Aug 26, 2024

Understanding the A/B Testing Process and Best Practices for CRO

Most B2B websites are primarily used for lead generation, which demands an effective conversion rate optimization (CRO) strategy and A/B testing. But it can be difficult to achieve a significant lift in conversions from A/B testing. This is because only one in eight A/B tests yields significant results. For this reason, marketers need to be cautious about changing on-page elements based on early or faulty conclusions.

Only 1 in 8 A/B tests produces significant results.

To ensure your CRO decisions are grounded in authentic insights, read on. This blog will refresh your expertise in the A/B testing process and best practices. (If you’re looking for specific A/B testing strategies to improve your website conversions, check out our recent blog: A/B Testing Strategies That Drive Real Results in CRO.)

CRO and A/B Testing, Defined

Conversion rate optimization is the process of improving the user experience to increase the percentage of visitors who take a desired action on your website.

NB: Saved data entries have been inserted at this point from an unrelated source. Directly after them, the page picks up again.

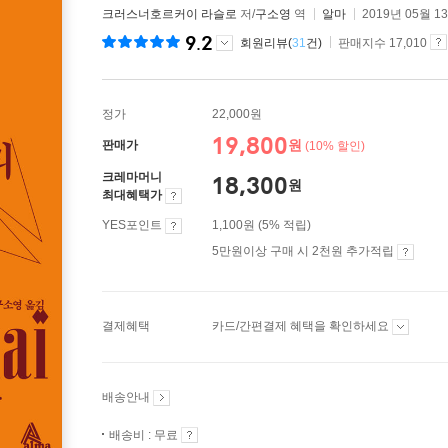
크러스너호르커이 라슬로
저/
구소영
역
알마
2019년 05월 1
9.2
회원리뷰(
31
건)
판매지수 17,010
정가
22,000원
19,800
원
판매가
(10% 할인)
크레마머니
18,300
원
최대혜택가
YES포인트
1,100원 (5% 적립)
5만원이상 구매 시 2천원 추가적립
결제혜택
카드/간편결제 혜택을 확인하세요
배송안내
배송비 : 무료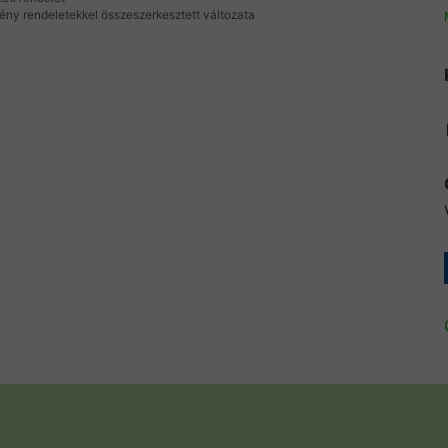
vény rendeletekkel összeszerkesztett változata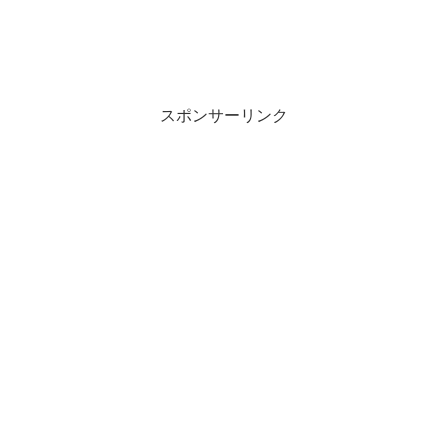
スポンサーリンク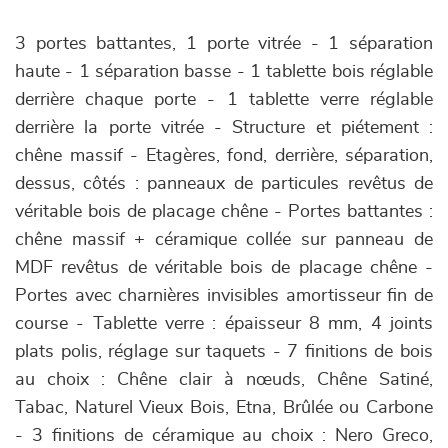
3 portes battantes, 1 porte vitrée - 1 séparation
haute - 1 séparation basse - 1 tablette bois réglable
derrière chaque porte - 1 tablette verre réglable
derrière la porte vitrée - Structure et piétement :
chêne massif - Etagères, fond, derrière, séparation,
dessus, côtés : panneaux de particules revêtus de
véritable bois de placage chêne - Portes battantes :
chêne massif + céramique collée sur panneau de
MDF revêtus de véritable bois de placage chêne -
Portes avec charnières invisibles amortisseur fin de
course - Tablette verre : épaisseur 8 mm, 4 joints
plats polis, réglage sur taquets - 7 finitions de bois
au choix : Chêne clair à nœuds, Chêne Satiné,
Tabac, Naturel Vieux Bois, Etna, Brûlée ou Carbone
- 3 finitions de céramique au choix : Nero Greco,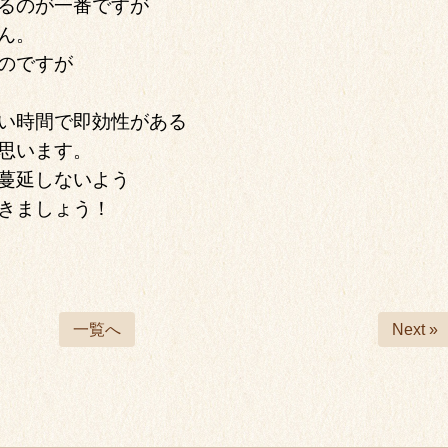
るのが一番ですが
ん。
のですが
い時間で即効性がある
思います。
蔓延しないよう
きましょう！
一覧へ
Next »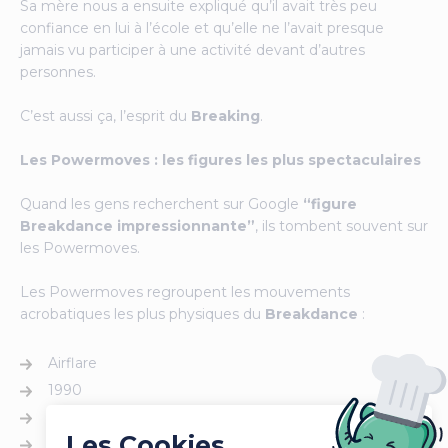
Sa mère nous a ensuite expliqué qu’il avait très peu
confiance en lui à l’école et qu’elle ne l’avait presque
jamais vu participer à une activité devant d’autres
personnes.
C’est aussi ça, l’esprit du
Breaking
.
Les Powermoves : les figures les plus spectaculaires
Quand les gens recherchent sur Google
“figure
Breakdance impressionnante”
, ils tombent souvent sur
les Powermoves.
Les Powermoves regroupent les mouvements
acrobatiques les plus physiques du
Breakdance
:
Airflare
1990
Swipe
Les Cookies,
Flare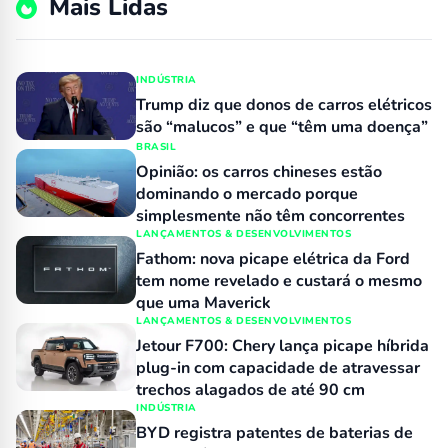
Mais Lidas
INDÚSTRIA
Trump diz que donos de carros elétricos
são “malucos” e que “têm uma doença”
BRASIL
Opinião: os carros chineses estão
dominando o mercado porque
simplesmente não têm concorrentes
LANÇAMENTOS & DESENVOLVIMENTOS
Fathom: nova picape elétrica da Ford
tem nome revelado e custará o mesmo
que uma Maverick
LANÇAMENTOS & DESENVOLVIMENTOS
Jetour F700: Chery lança picape híbrida
plug-in com capacidade de atravessar
trechos alagados de até 90 cm
INDÚSTRIA
BYD registra patentes de baterias de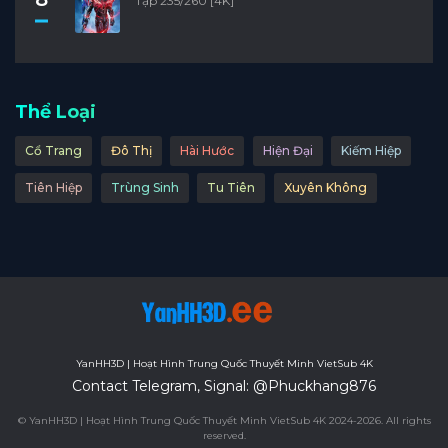
Tập 235/260 [4K]
Thể Loại
Cổ Trang
Đô Thị
Hài Hước
Hiện Đại
Kiếm Hiệp
Tiên Hiệp
Trùng Sinh
Tu Tiên
Xuyên Không
YanHH3D | Hoạt Hình Trung Quốc Thuyết Minh VietSub 4K
Contact Telegram, Signal: @Phuckhang876
© YanHH3D | Hoạt Hình Trung Quốc Thuyết Minh VietSub 4K 2024-2026. All rights
reserved.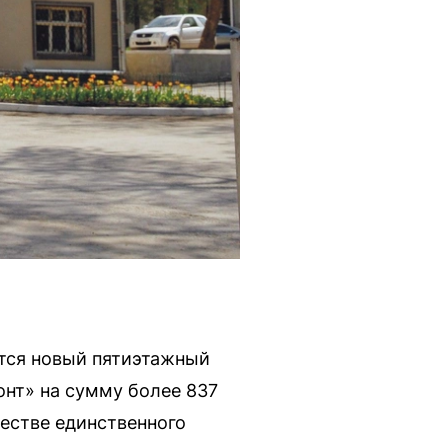
ится новый пятиэтажный
онт» на сумму более 837
естве единственного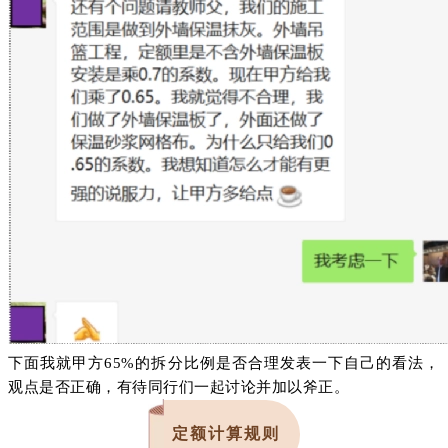
下面我就甲方65%的拆分比例是否合理发表一下自己的看法，
观点是否正确，有待同行们一起讨论并加以斧正。
定额计算规则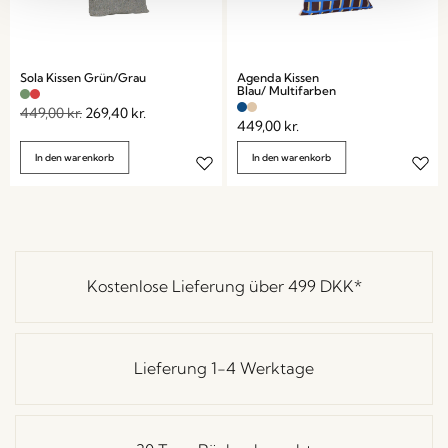
Sola Kissen Grün/Grau
Agenda Kissen
Blau/ Multifarben
449,00
kr.
269,40
kr.
449,00
kr.
In den warenkorb
In den warenkorb
Kostenlose Lieferung über
499 DKK
*
Lieferung 1-4 Werktage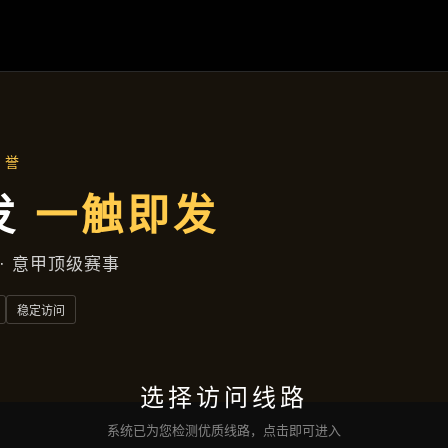
解
AG百家乐
落地项目
集团动态
服务种类
接洽
亚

Part of CRO is auditing your website and analyzing that data to better understand your website functionality and users’ behaviors—what drives them to take an action and what drives them away. Another part of CRO is developing theories around those insights, and then testing those theories to improve site performance.

A/B or split testing is a scientific method for comparing version A against version B to see which performs better. In an A/B test, one element is tested at a time. The two variations are served up randomly to visitors and traffic is split equally between the two. This is an ongoing process in which elements are tested independently, iteratively and subsequently.  

For example, you might A/B test two identical pages on which the only variation is the CTA text. On one, the text might be “Learn More” and on the other, it might be “Download the Whitepaper.” Once you’ve declared “Download the Whitepaper” a winner, you might test it against “Download the Whitepaper Now.” And so on. Then you might move on to test the color of the CTA button and then the headline font, executing each winner, developing a new hypothesis and retesting.

Multivariate testing uses the same process of A/B testing, except that it tests multiple variations to see how the different combinations interact with one another and perform as a whole. For example, you might test the CTA copy, text size and button color together.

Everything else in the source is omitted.